Selama panggilan telepon berikutnya dengan Menteri Luar Negeri AS, Mike Pompeo, Perdana Menteri Irak, Adel Abdul-Mahdi, meminta penarikan AS. Namun alih-alih mengindahkan keputusan otoritas Irak, Departemen Luar Negeri AS menyatakan bahwa mereka tidak akan membahas penarikan pasukan AS karena kehadiran mereka di Irak “tepat”. Ia mengklaim bahwa ada kebutuhan untuk “percakapan antara AS dan pemerintah Irak tidak hanya tentang keamanan, tetapi tentang kemitraan keuangan, ekonomi, dan diplomatik kami.”

Implikasi menurut hukum internasional

Terlepas dari kekuatan dan pengaruh yang tak terbantahkan yang dimiliki AS atas peristiwa global dan kebijakan internasional, negara tersebut tetap tunduk pada hukum internasional. Dengan menolak untuk menarik tentaranya seperti yang diminta pemerintah Irak, AS menemukan dirinya setidaknya melanggar Pasal 2 (4) Piagam PBB. Suatu kasus juga dapat dibuat bahwa ini merupakan tindakan agresi.

Ada bahaya yang sangat nyata dari Irak menjadi medan pertempuran untuk pertarungan antara Iran dan AS yang bukan merupakan salah satu pihaknya. Di negara yang sudah dilanda konflik puluhan tahun, Irak sangat ingin menghindari keadaan seperti itu. Karena itu, sekarang bagi AS untuk mengindahkan permintaan negara tersebut dan menarik pasukannya sesuai dengan kewajiban internasionalnya, dan bagi AS dan Iran untuk menghindari eskalasi lebih lanjut dari situasi yang sudah tegang.
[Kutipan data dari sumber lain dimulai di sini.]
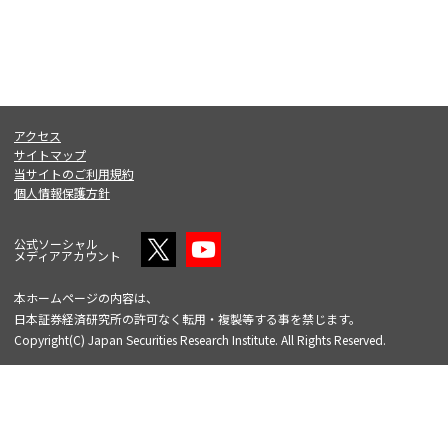
アクセス
サイトマップ
当サイトのご利用規約
個人情報保護方針
公式ソーシャル
メディアアカウント
本ホームページの内容は、
日本証券経済研究所の許可なく転用・複製等する事を禁じます。
Copyright(C) Japan Securities Research Institute. All Rights Reserved.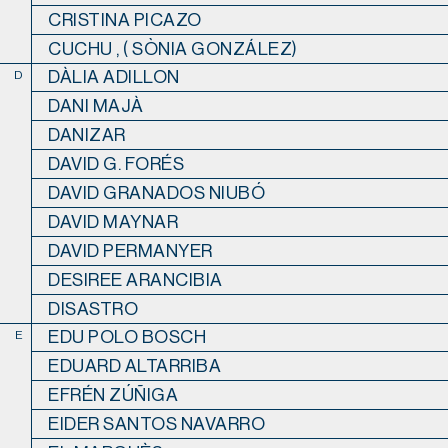
CRISTINA PICAZO
CUCHU , ( SÒNIA GONZÁLEZ)
DÀLIA ADILLON
D
DANI MAJÀ
DANIZAR
DAVID G. FORÉS
DAVID GRANADOS NIUBÓ
DAVID MAYNAR
DAVID PERMANYER
DESIREE ARANCIBIA
DISASTRO
EDU POLO BOSCH
E
EDUARD ALTARRIBA
EFRÉN ZÚÑIGA
EIDER SANTOS NAVARRO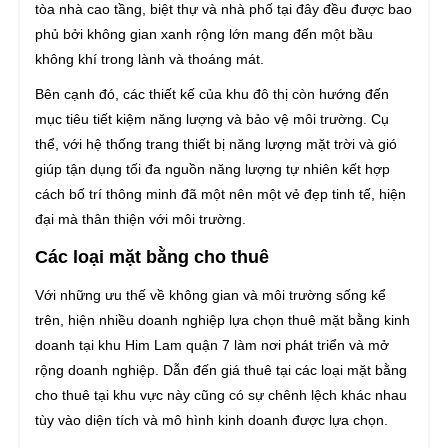
tòa nhà cao tầng, biệt thự và nhà phố tại đây đều được bao
phủ bởi không gian xanh rộng lớn mang đến một bầu
không khí trong lành và thoáng mát.
Bên cạnh đó, các thiết kế của khu đô thị còn hướng đến
mục tiêu tiết kiệm năng lượng và bảo vệ môi trường. Cụ
thể, với hệ thống trang thiết bị năng lượng mặt trời và gió
giúp tận dụng tối đa nguồn năng lượng tự nhiên kết hợp
cách bố trí thông minh đã một nên một vẻ đẹp tinh tế, hiện
đại mà thân thiện với môi trường.
Các loại mặt bằng cho thuê
Với những ưu thế về không gian và môi trường sống kể
trên, hiện nhiều doanh nghiệp lựa chọn thuê mặt bằng kinh
doanh tại khu Him Lam quận 7 làm nơi phát triển và mở
rộng doanh nghiệp. Dẫn đến giá thuê tại các loại mặt bằng
cho thuê tại khu vực này cũng có sự chênh lệch khác nhau
tùy vào diện tích và mô hình kinh doanh được lựa chọn.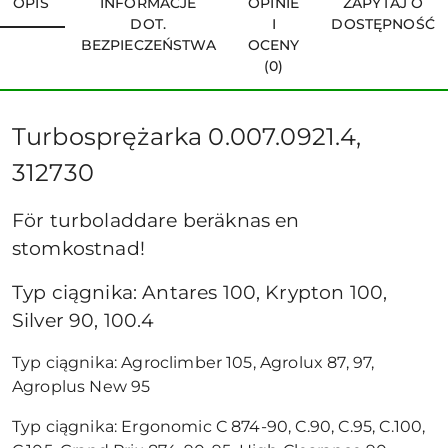
OPIS
INFORMACJE
OPINIE
ZAPYTAJ O
DOT.
I
DOSTĘPNOŚĆ
BEZPIECZEŃSTWA
OCENY
(0)
Turbosprężarka 0.007.0921.4,
312730
För turboladdare beräknas en
stomkostnad!
Typ ciągnika: Antares 100, Krypton 100,
Silver 90, 100.4
Typ ciągnika: Agroclimber 105, Agrolux 87, 97,
Agroplus New 95
Typ ciągnika: Ergonomic C 874-90, C.90, C.95, C.100,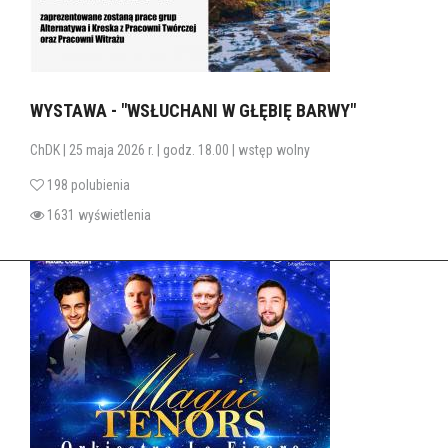
WYSTAWA - "WSŁUCHANI W GŁĘBIĘ BARWY"
ChDK | 25 maja 2026 r. | godz. 18.00 | wstęp wolny
198 polubienia
1631 wyświetlenia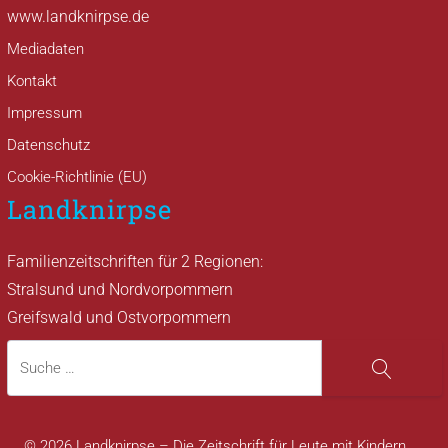
www.landknirpse.de
Mediadaten
Kontakt
Impressum
Datenschutz
Cookie-Richtlinie (EU)
Landknirpse
Familienzeitschriften für 2 Regionen:
Stralsund und Nordvorpommern
Greifswald und Ostvorpommern
Suche
Suche
© 2026 Landknirpse – Die Zeitschrift für Leute mit Kindern.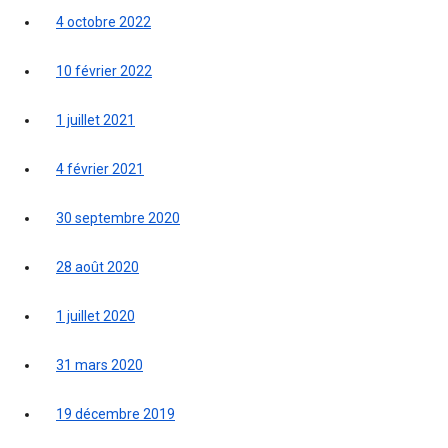
4 octobre 2022
10 février 2022
1 juillet 2021
4 février 2021
30 septembre 2020
28 août 2020
1 juillet 2020
31 mars 2020
19 décembre 2019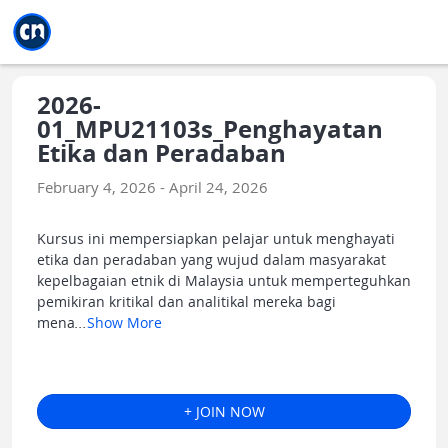
Jump to main
Jump to sidebar
Jump to calendar
2026-
01_MPU21103s_Penghayatan
Etika dan Peradaban
February 4, 2026 - April 24, 2026
Kursus ini mempersiapkan pelajar untuk menghayati
etika dan peradaban yang wujud dalam masyarakat
kepelbagaian etnik di Malaysia untuk memperteguhkan
pemikiran kritikal dan analitikal mereka bagi
mena
...
Show More
+ JOIN NOW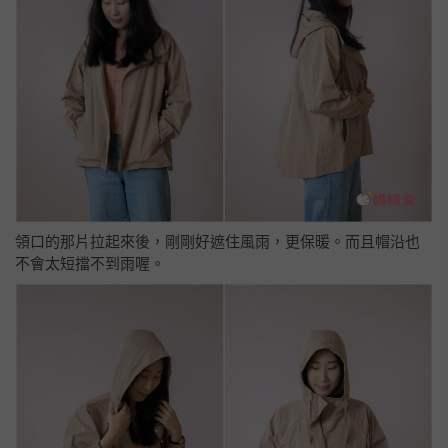
領口的那片拉起來後，剛剛好遮住風雨，更保暖。而且帽沿也
不會太短擋不到雨喔。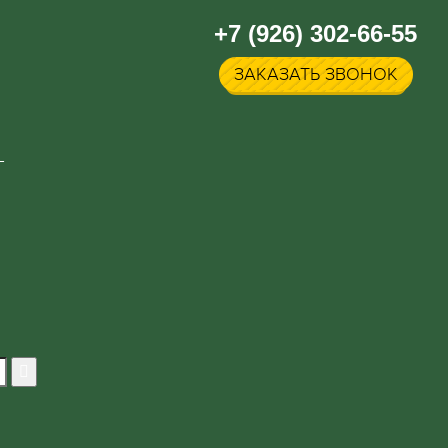
+7 (926) 302-66-55
ЗАКАЗАТЬ ЗВОНОК
Г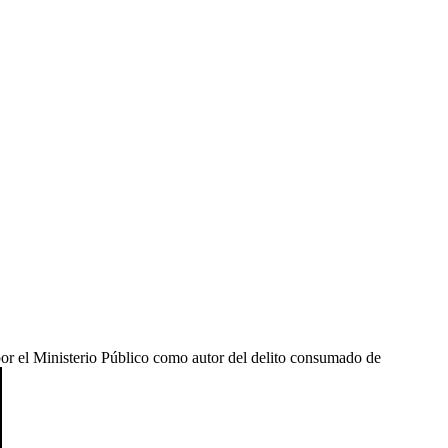
or el Ministerio Público como autor del delito consumado de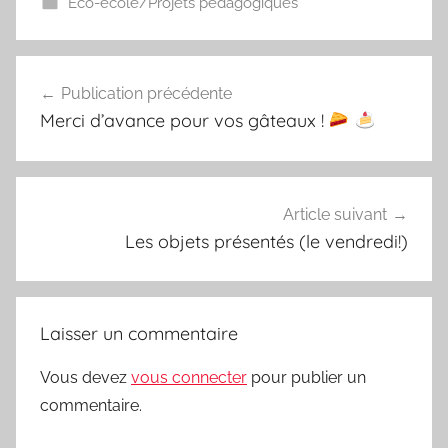
Eco-école/Projets pédagogiques
Navigation
Publication précédente
de
Merci d’avance pour vos gâteaux !
l’article
Article suivant
Les objets présentés (le vendredi!)
Laisser un commentaire
Vous devez
vous connecter
pour publier un
commentaire.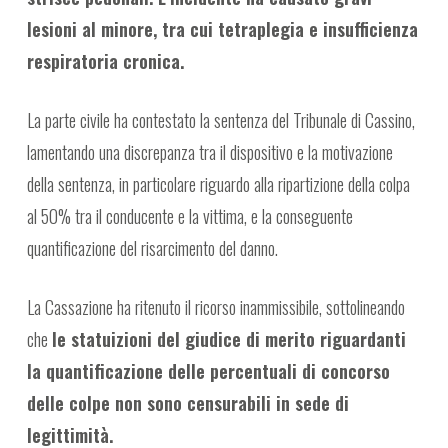
lesioni al minore, tra cui tetraplegia e insufficienza
respiratoria cronica.
La parte civile ha contestato la sentenza del Tribunale di Cassino,
lamentando una discrepanza tra il dispositivo e la motivazione
della sentenza, in particolare riguardo alla ripartizione della colpa
al 50% tra il conducente e la vittima, e la conseguente
quantificazione del risarcimento del danno.
La Cassazione ha ritenuto il ricorso inammissibile, sottolineando
che
le statuizioni del giudice di merito riguardanti
la quantificazione delle percentuali di concorso
delle colpe non sono censurabili in sede di
legittimità.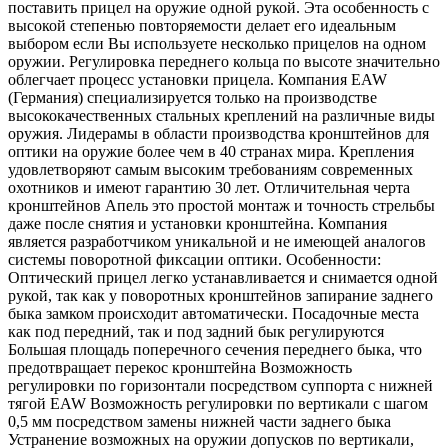
поставить прицел на оружие одной рукой. Эта особенность с
высокой степенью повторяемости делает его идеальным
выбором если Вы используете несколько прицелов на одном
оружии. Регулировка переднего кольца по высоте значительно
облегчает процесс установки прицела. Компания EAW
(Германия) специализируется только на производстве
высококачественных стальных креплений на различные виды
оружия. Лидерамы в области производства кронштейнов для
оптики на оружие более чем в 40 странах мира. Крепления
удовлетворяют самым высоким требованиям современных
охотников и имеют гарантию 30 лет. Отличительная черта
кронштейнов Апель это простой монтаж и точность стрельбы
даже после снятия и установки кронштейна. Компания
является разработчиком уникальной и не имеющей аналогов
системы поворотной фиксации оптики. Особенности:
Оптический прицел легко устанавливается и снимается одной
рукой, так как у поворотных кронштейнов запирание заднего
быка замком происходит автоматически. Посадочные места
как под передний, так и под задний бык регулируются
Большая площадь поперечного сечения переднего быка, что
предотвращает перекос кронштейна Возможность
регулировки по горизонтали посредством суппорта с нижней
тягой EAW Возможность регулировки по вертикали с шагом
0,5 мм посредством замены нижней части заднего быка
Устранение возможных на оружии допусков по вертикали,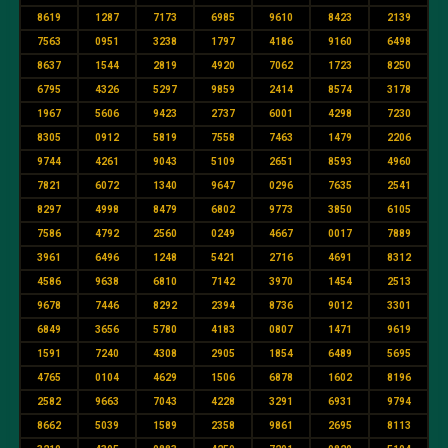
8619
1287
7173
6985
9610
8423
2139
7563
0951
3238
1797
4186
9160
6498
8637
1544
2819
4920
7062
1723
8250
6795
4326
5297
9859
2414
8574
3178
1967
5606
9423
2737
6001
4298
7230
8305
0912
5819
7558
7463
1479
2206
9744
4261
9043
5109
2651
8593
4960
7821
6072
1340
9647
0296
7635
2541
8297
4998
8479
6802
9773
3850
6105
7586
4792
2560
0249
4667
0017
7889
3961
6496
1248
5421
2716
4691
8312
4586
9638
6810
7142
3970
1454
2513
9678
7446
8292
2394
8736
9012
3301
6849
3656
5780
4183
0807
1471
9619
1591
7240
4308
2905
1854
6489
5695
4765
0104
4629
1506
6878
1602
8196
2582
9663
7043
4228
3291
6931
9794
8662
5039
1589
2358
9861
2695
8113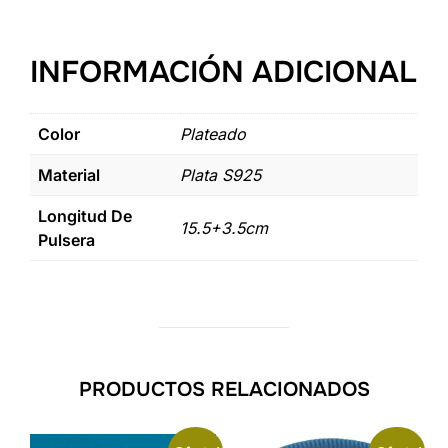
cantidad
INFORMACIÓN ADICIONAL
Color
Plateado
Material
Plata S925
Longitud De
15.5+3.5cm
Pulsera
PRODUCTOS RELACIONADOS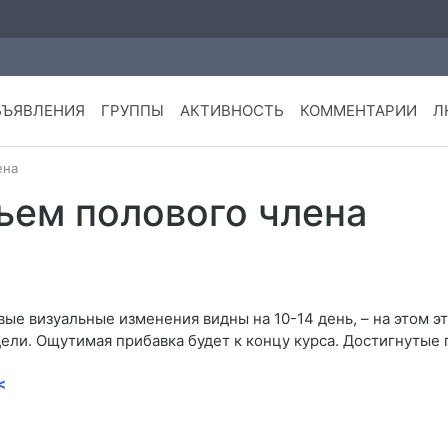
БЪЯВЛЕНИЯ
ГРУППЫ
АКТИВНОСТЬ
КОММЕНТАРИИ
Л
ена
ъем полового члена
вые визуальные изменения видны на 10-14 день, – на этом э
ели. Ощутимая прибавка будет к концу курса. Достигнутые 
<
Pelanggaran Hukum Internasional yang Dilakukan AS di Irak

Terserah komunitas internasional secara keseluruhan untuk memastikan penghormatan terhadap supremasi hukum. Tetapi sebagai negara paling kuat di dunia, AS harus menunjukkan kesediaannya untuk mematuhi tanggung jawabnya dan menjunjung tinggi cita-cita hukum internasional.